Remote - Senior Clinical Trial Specialist
Posted 2026-05-06
Remote, USA
Full-time
Immediate Start
- A highly reputable biopharmaceutical corporation is currently hiring a qualified Senior Clinical Research Specialist to work remotely in the United States.
- *POSITION SUMMARY:**
- Highly skilled and experienced
- Senior Clinical Trial Specialist (Sr. CTS) will play a critical part in the planning, execution, and oversight of clinical trials across all phases, ensuring adherence to regulatory requirements and industry standards.
- This position provides a unique opportunity to contribute to the development of life-changing therapies in a collaborative, fast-paced environment.
- *KEY RESPONSIBILITIES:**
- *Trial Operations and Support**
- Assist in the tracking and filing of clinical trial protocols and study documents (informed consent forms, CRFs, lab manuals, etc.).
- Manage study Management Team Meeting logistics, Meeting management, agenda creation, minutes and AI capture, tracking and closure.
- Act as a liaison between SMT lead, trial CTMs and cross-functional team members to address assigned tasks and ensure quality and compliant management of work.
- Support Inspection readiness, audits and inspections.
- Support onboarding and offboarding of trial staff internally and externally.
- *Documentation and Compliance**
- Ensure that trial master files (TMF) are maintained and inspection-ready at all times.
- Support data management processes by tracking case report forms (CRFs), query resolution, and database locks.
- Review and ensure accuracy of clinical documentation in accordance with GCP, ICH, and applicable regulations.
- Assist in submission of regulatory documents to IRBs/ECs and Health Authorities as required.
- Assists in coordination of study logistics: clinical supplies, drug shipments, laboratory kits, biological samples.
- Creates and maintains patient enrollment and patient visit trackers/logs.
- Requests confidentiality agreements, study agreements, and clinical site budgets; tracks same documents to their final approval.
- Performs data entry and/or verification into designated clinical tracking systems, including collection of information from designated clinical team members, CROs, vendors, etc.
- *Vendor and Site Management**
- Collaborate with CROs, labs, and other vendors to monitor timelines, performance metrics, and budget adherence as assigned.
- Track and support site management activities such as feasibility assessments, site initiation, and site close-out visits to ensure data is available when needed.
- May manage ancillary/supportive vendor(s) with the oversight of a Clinical Trial Manager
- *Continuous Improvement**
- Identify opportunities for process enhancements and contribute to SOP development and revision.
- *QUALIFICATIONS:**
- *Education**
- Bachelor’s Degree in life sciences, nursing, pharmacy, or related field. Master’s Degree or certifications in clinical research (e.g., ACRP, SOCRA) preferred.
- *Experience**
- 5+ years of experience in clinical research, with at least 2 years in a sponsor or CRO setting.
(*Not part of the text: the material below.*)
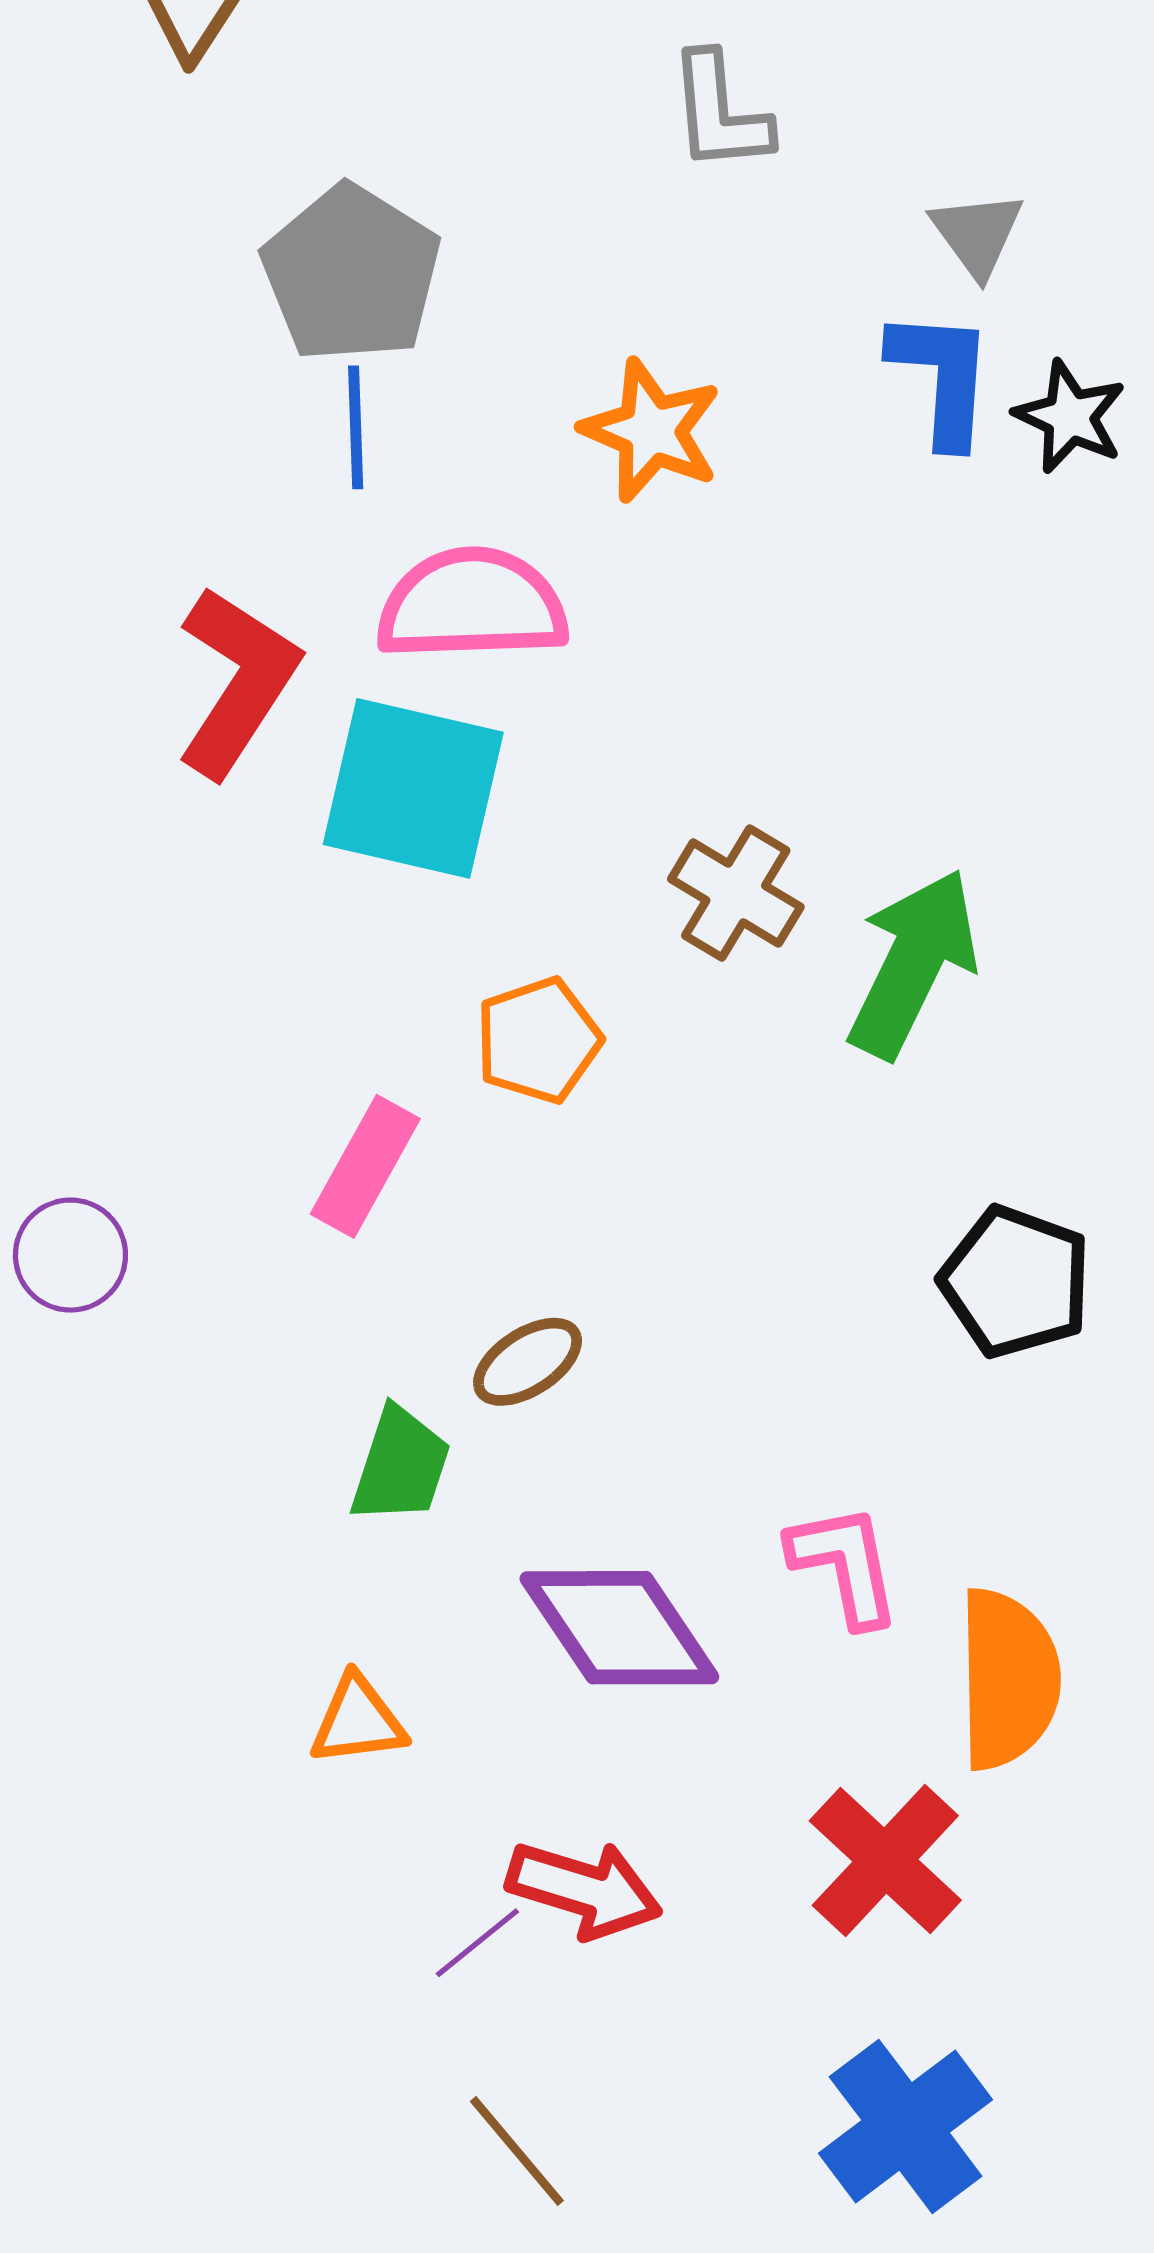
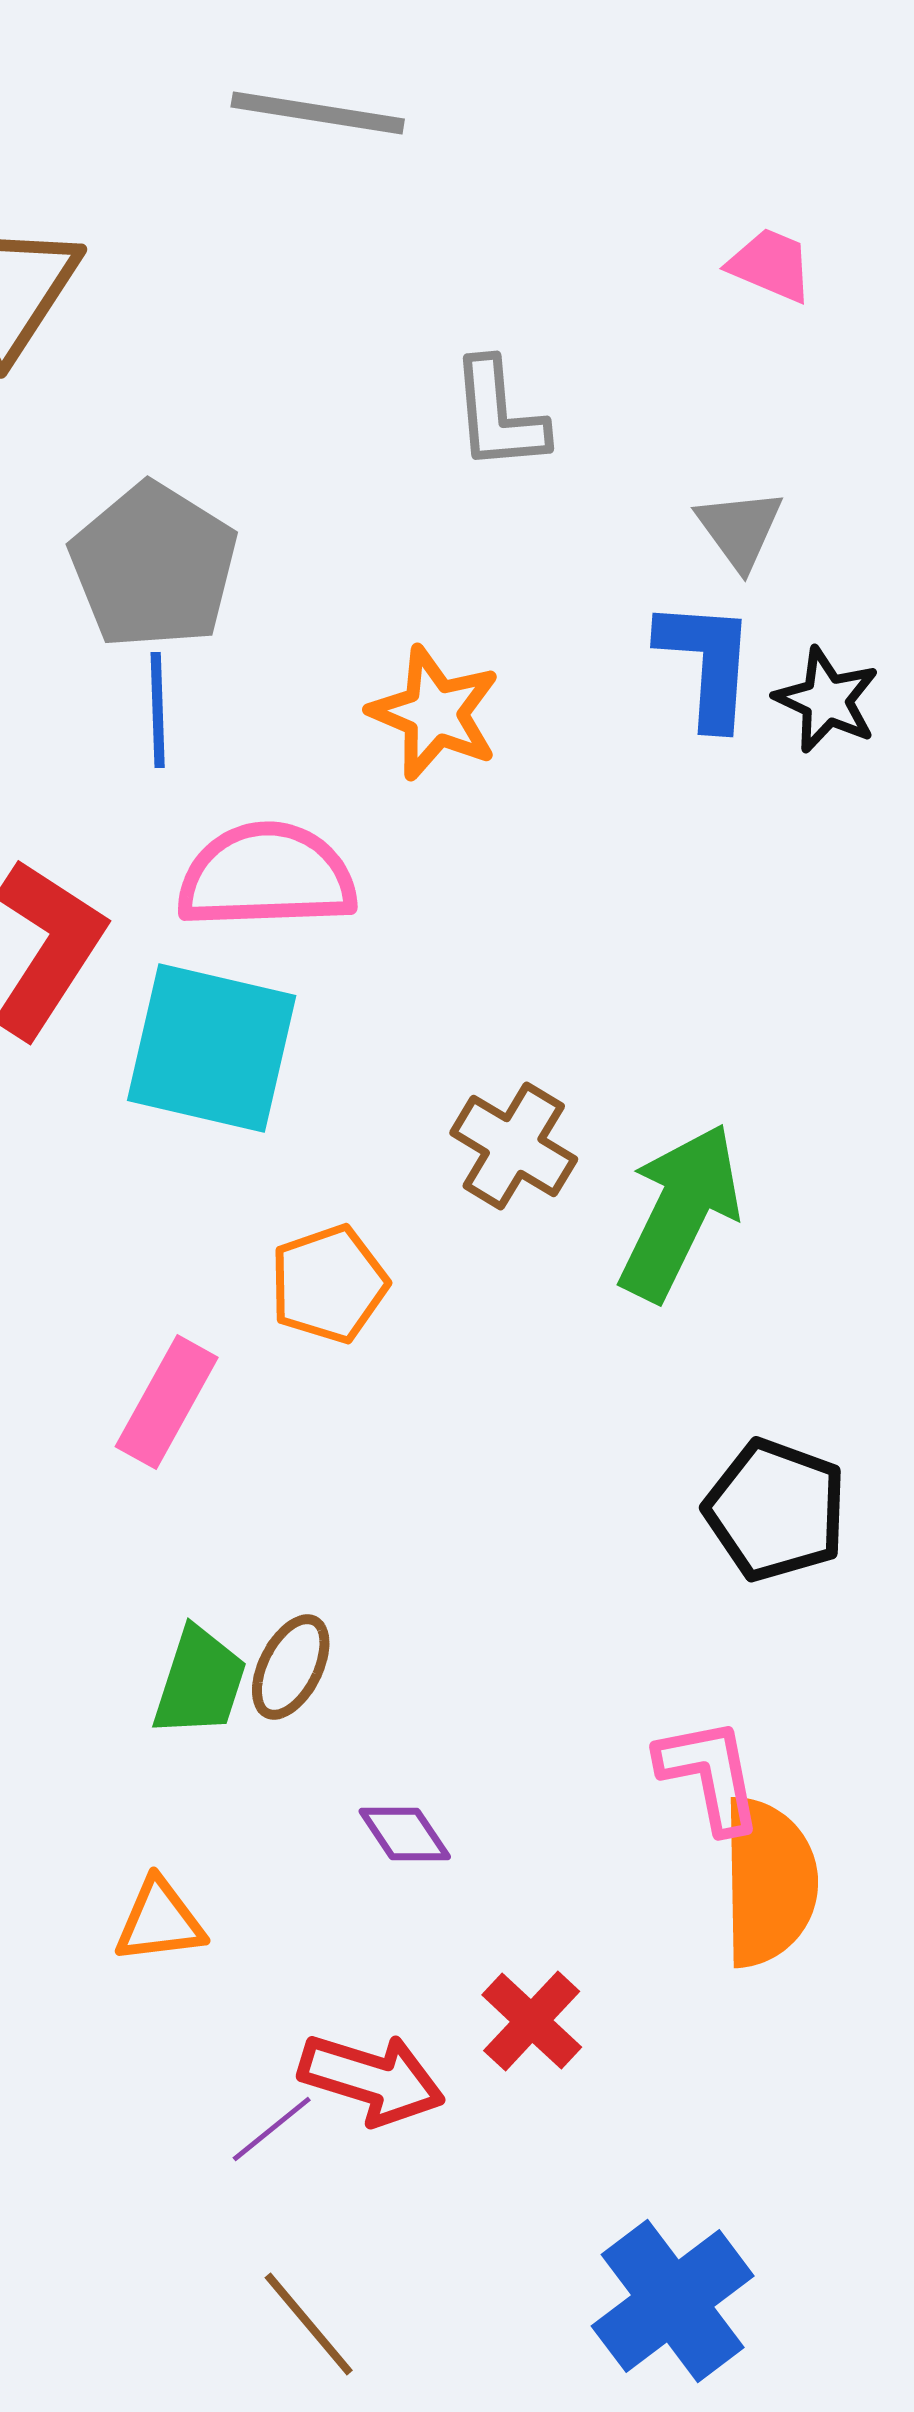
brown ellipse: (528, 1362) -> (291, 1667), moved, turned -30
pink L-shape: (845, 1565) -> (710, 1775), moved
purple diamond: (619, 1628) -> (405, 1834), size x0.5
red cross: (885, 1861) -> (532, 2021), moved, size x0.7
- Strong understanding of GCP/ICH guidelines and regulatory requirements (FDA, EMA, etc.).
- Experienced supporting multiple studies and working cross-functionally with internal and external stakeholders.
- *Skills**
- Excellent organizational and time management skills.
- Strong written and verbal communication abilities.
- Detail-oriented with a high level of accuracy and problem-solving skills.
- Proficiency in Microsoft Office Suite and electronic data capture (EDC) systems.
- Adaptability in a high change and fast paced environment
- *Preferred Experience**
- Experienced with oncology, rare diseases, or other specialized therapeutic areas.
- Familiarity with global trial operations and multi-country regulatory environments.
- Working knowledge of clinical trial software such as Medidata, Veeva Vault, or similar platforms.